I have just finished writing my memoirs. And I have discovered things about me I was not aware of until I wrote what I wrote… and then read what I wrote.

The Holocaust, which I experienced from the age of 4 to the age of 8, has had a profound influence on my life. I know it seems self-evident, but it has come as a great surprise to me.

I wondered for years why am I so concerned with what is going to happen after I die.  Why was I so committed to the point of being fanatic about building the Institute, writing as many books as possible, training people in my methodologies to spread them worldwide… and being worried stiff about what might happen to it all after I say goodbye forever.

Why I persisted, almost obsessively…and still continue to do so…at tremendous cost to my health and to my relationship with my spouse and my children.

So, why?

Many people accused me of simply striving  for money. The truth is I do not even know how much money I have, and I do not even care. I am very modest in my expenses and tastes.

Some have charged me of acting  in the service of an over-heated ego. That does not feel right either. I do not care how many honorary doctorates I have. It is all for marketing purposes.  I am even somewhat embarrassed, rather than gratified, when anyone asks for my autograph.

So what is it that drives me. Blindly.

It became clear to me writing my memoirs.

It is the fear of death.

Death is final. There is nothing thereafter.  And when I die, I am not in control of what happens anymore.  I will be forgotten. And that to me is the meaning of death…to be forgotten.

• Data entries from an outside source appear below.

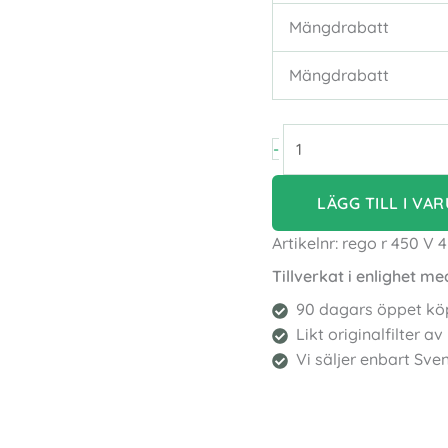
Mängdrabatt
Mängdrabatt
Filter
-
REGO
R
LÄGG TILL I VA
450
V
Artikelnr:
rego r 450 V 
ePM1+10
Tillverkat i enlighet me
(F7
90 dagars öppet kö
+
Likt originalfilter a
M5)
Vi säljer enbart Sven
innan
2020
-
470×240×46mm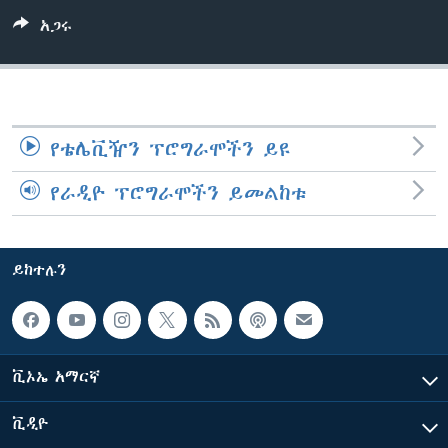
አጋሩ
ቋንቋዎች
የቴሌቪዥን ፕሮግራሞችን ይዩ
የራዲዮ ፕሮግራሞችን ይመልከቱ
ይከተሉን
ቪኦኤ አማርኛ
ቪዲዮ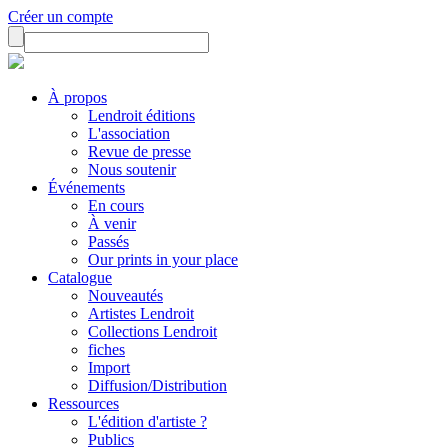
Créer un compte
À propos
Lendroit éditions
L'association
Revue de presse
Nous soutenir
Événements
En cours
À venir
Passés
Our prints in your place
Catalogue
Nouveautés
Artistes Lendroit
Collections Lendroit
fiches
Import
Diffusion/Distribution
Ressources
L'édition d'artiste ?
Publics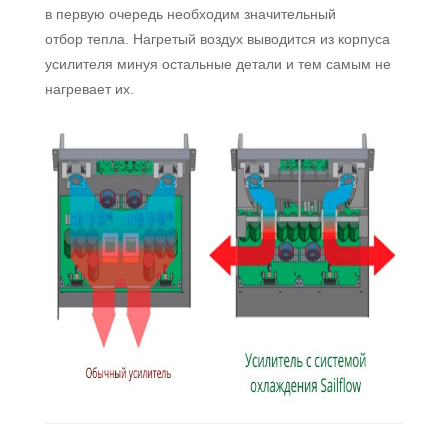
в первую очередь необходим значительный
отбор тепла. Нагретый воздух выводится из корпуса
усилителя минуя остальные детали и тем самым не
нагревает их.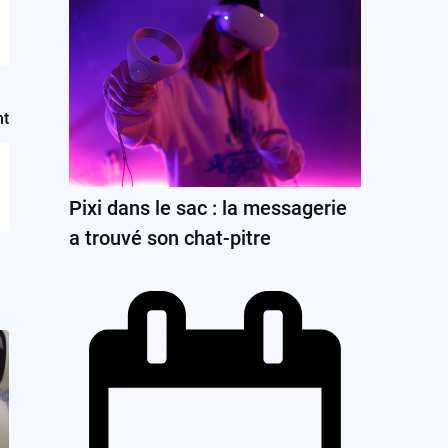
nt
Pixi dans le sac : la messagerie
a trouvé son chat-pitre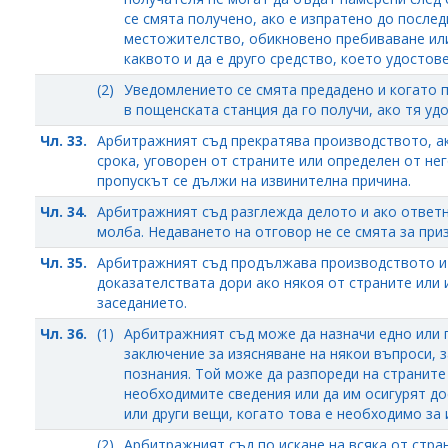
се смята получено, ако е изпратено до после
местожителство, обикновено пребиваване или
каквото и да е друго средство, което удостов
(2)
Уведомлението се смята предадено и когато п
в пощенската станция да го получи, ако тя уд
Чл. 33.
Арбитражният съд прекратява производството, а
срока, уговорен от страните или определен от нег
пропускът се дължи на извинителна причина.
Чл. 34.
Арбитражният съд разглежда делото и ако ответн
молба. Недаването на отговор не се смята за приз
Чл. 35.
Арбитражният съд продължава производството и 
доказателствата дори ако някоя от страните или и
заседанието.
Чл. 36.
(1)
Арбитражният съд може да назначи едно или п
заключение за изясняване на някои въпроси, з
познания. Той може да разпореди на страните
необходимите сведения или да им осигурят до
или други вещи, когато това е необходимо за
(2)
Арбитражният съд по искане на всяка от стра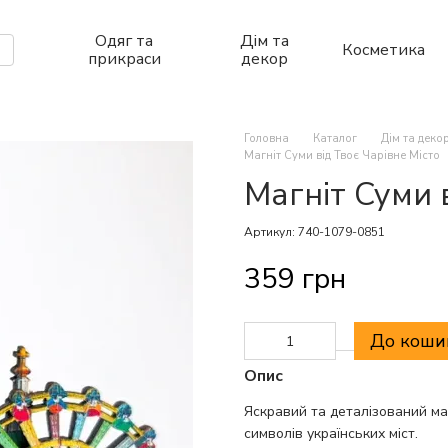
Одяг та
Дім та
Косметика
прикраси
декор
Головна
Каталог
Дім та деко
Магніт Суми від Твоє Чарівне Місто
Магніт Суми 
Артикул: 740-1079-0851
359 грн
До коши
Опис
Яскравий та деталізований маг
символів українських міст.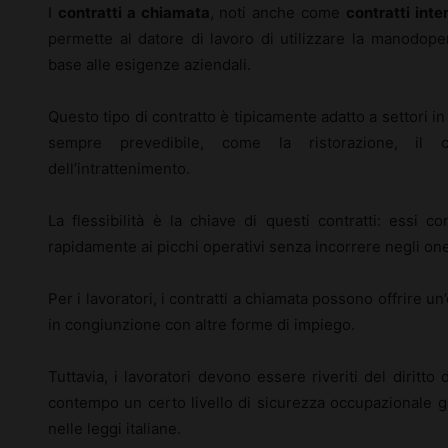
I
contratti a chiamata
, noti anche come
contratti inte
permette al datore di lavoro di utilizzare la manodoper
base alle esigenze aziendali.
Questo tipo di contratto è tipicamente adatto a settori in
sempre prevedibile, come la ristorazione, il c
dell’intrattenimento.
La flessibilità è la chiave di questi contratti: essi c
rapidamente ai picchi operativi senza incorrere negli on
Per i lavoratori, i contratti a chiamata possono offrire un
in congiunzione con altre forme di impiego.
Tuttavia, i lavoratori devono essere riveriti del diritto 
contempo un certo livello di sicurezza occupazionale gra
nelle leggi italiane.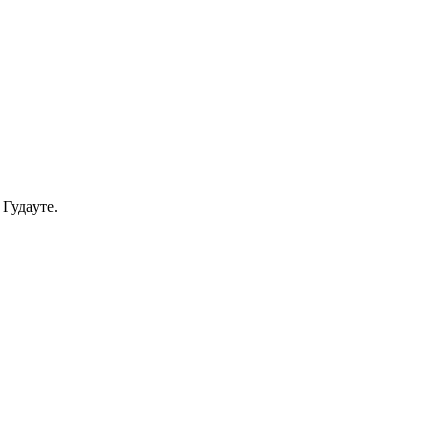
Гудауте.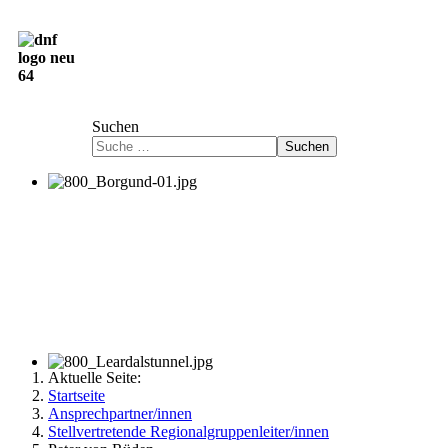
Deutsch-Norwegische Freundschaftsgesellschaft
e.V.
Suchen
Suchen
Aktuelle Seite:
Startseite
Ansprechpartner/innen
Stellvertretende Regionalgruppenleiter/innen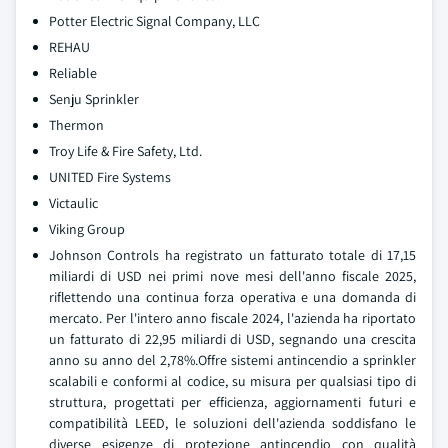
Potter Electric Signal Company, LLC
REHAU
Reliable
Senju Sprinkler
Thermon
Troy Life & Fire Safety, Ltd.
UNITED Fire Systems
Victaulic
Viking Group
Johnson Controls ha registrato un fatturato totale di 17,15
miliardi di USD nei primi nove mesi dell'anno fiscale 2025,
riflettendo una continua forza operativa e una domanda di
mercato. Per l'intero anno fiscale 2024, l'azienda ha riportato
un fatturato di 22,95 miliardi di USD, segnando una crescita
anno su anno del 2,78%.Offre sistemi antincendio a sprinkler
scalabili e conformi al codice, su misura per qualsiasi tipo di
struttura, progettati per efficienza, aggiornamenti futuri e
compatibilità LEED, le soluzioni dell'azienda soddisfano le
diverse esigenze di protezione antincendio con qualità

And where did I get this fear of death? From the Holocaust. From the concentration camp. From trying to survive hiding in the mountains of Albania. I can not even allow myself to faint, I am so frightened of dying.

Maybe I won’t wake up…

And there are more repercussions from that terrible war. I can not bear to be hungry. I starved in the camp and for many years after, until we finally reached Israel.. I was eleven. To be hungry is a terrible experience for me, and my wife knows that if I am hungry she must  immediately feed me; otherwise, I become aggressive and very unpleasant to be around.

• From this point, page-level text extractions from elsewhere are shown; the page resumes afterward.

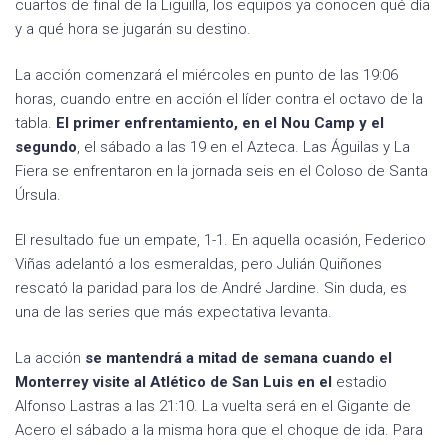
cuartos de final de la Liguilla, los equipos ya conocen qué día
y a qué hora se jugarán su destino.
La acción comenzará el miércoles en punto de las 19:06
horas, cuando entre en acción el líder contra el octavo de la
tabla.
El primer enfrentamiento, en el Nou Camp y el
segundo
, el sábado a las 19 en el Azteca. Las Águilas y La
Fiera se enfrentaron en la jornada seis en el Coloso de Santa
Úrsula.
El resultado fue un empate, 1-1. En aquella ocasión, Federico
Viñas adelantó a los esmeraldas, pero Julián Quiñones
rescató la paridad para los de André Jardine. Sin duda, es
una de las series que más expectativa levanta.
La acción
se mantendrá a mitad de semana cuando el
Monterrey visite al Atlético de San Luis en el
estadio
Alfonso Lastras a las 21:10. La vuelta será en el Gigante de
Acero el sábado a la misma hora que el choque de ida. Para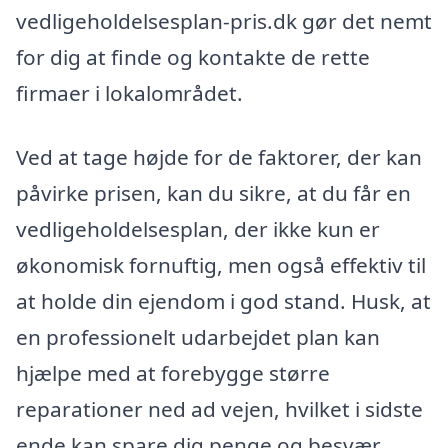
vedligeholdelsesplan-pris.dk gør det nemt
for dig at finde og kontakte de rette
firmaer i lokalområdet.
Ved at tage højde for de faktorer, der kan
påvirke prisen, kan du sikre, at du får en
vedligeholdelsesplan, der ikke kun er
økonomisk fornuftig, men også effektiv til
at holde din ejendom i god stand. Husk, at
en professionelt udarbejdet plan kan
hjælpe med at forebygge større
reparationer ned ad vejen, hvilket i sidste
ende kan spare dig penge og besvær.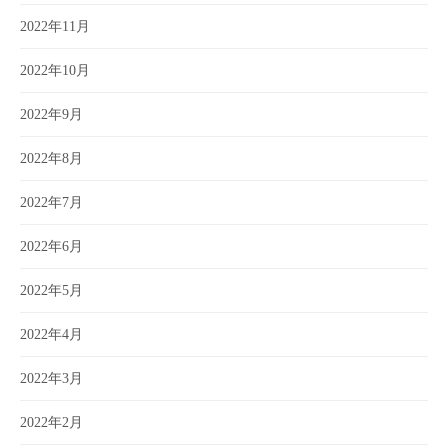
2022年11月
2022年10月
2022年9月
2022年8月
2022年7月
2022年6月
2022年5月
2022年4月
2022年3月
2022年2月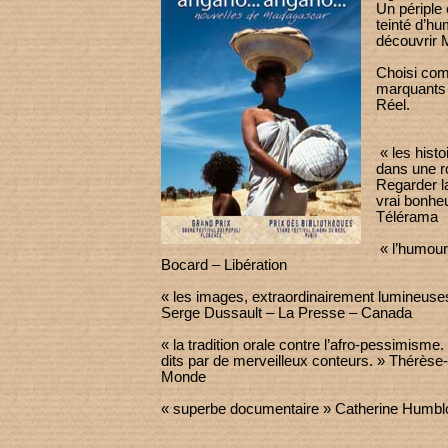
Un périple e
teinté d’h
découvrir 
Choisi com
marquants
Réel.
« les hist
dans une r
Regarder la
vrai bonhe
Télérama
« l’humour 
Bocard – Libération
« les images, extraordinairement lumineuses
Serge Dussault – La Presse – Canada
« la tradition orale contre l’afro-pessimism
dits par de merveilleux conteurs. » Thérèse
Monde
« superbe documentaire » Catherine Humbl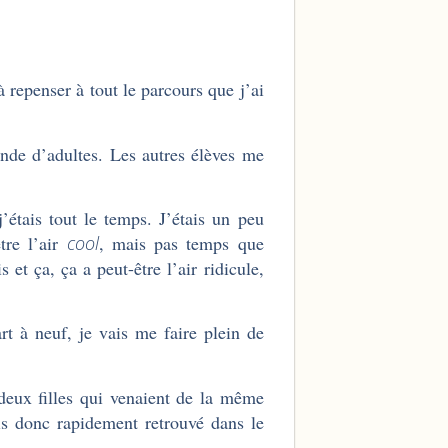
 repenser à tout le parcours que j’ai
nde d’adultes. Les autres élèves me
j’étais tout le temps. J’étais un peu
tre l’air
cool
, mais pas temps que
 et ça, ça a peut-être l’air ridicule,
t à neuf, je vais me faire plein de
eux filles qui venaient de la même
is donc rapidement retrouvé dans le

This difficulty with being hungry impacts my weight. I am told that to lose weight you need to experience some hunger. Each time, you are hungry your body is telling you that it needs to use the stored fat; and hunger is a signal that it does not like to reduce the reserves.

Since I cannot be hungry, I can not lose weight easily.

And there is more.  My memoirs  clarified  for me why I try to avoid going through Frankfurt airport to change planes in Europe. I  sweat passing the immigration booth.  It is situated a bit higher than the person asking admission. The immigration official in uniform sits above you and looks down on you.  I start sweating as he looks at my picture and then looks at my face. The uniform, the German accent, the stern look make me very, very uncomfortable. Is it memories of the camp?

For seventy  years, I  have been behaving a certain way, and I did not know why. Now I believe I have an answer.The war imprinted  certain experiences in me that control my behavior. Most of it is unconscious.

Who knows how much of my behavior is not me, but caused by my past.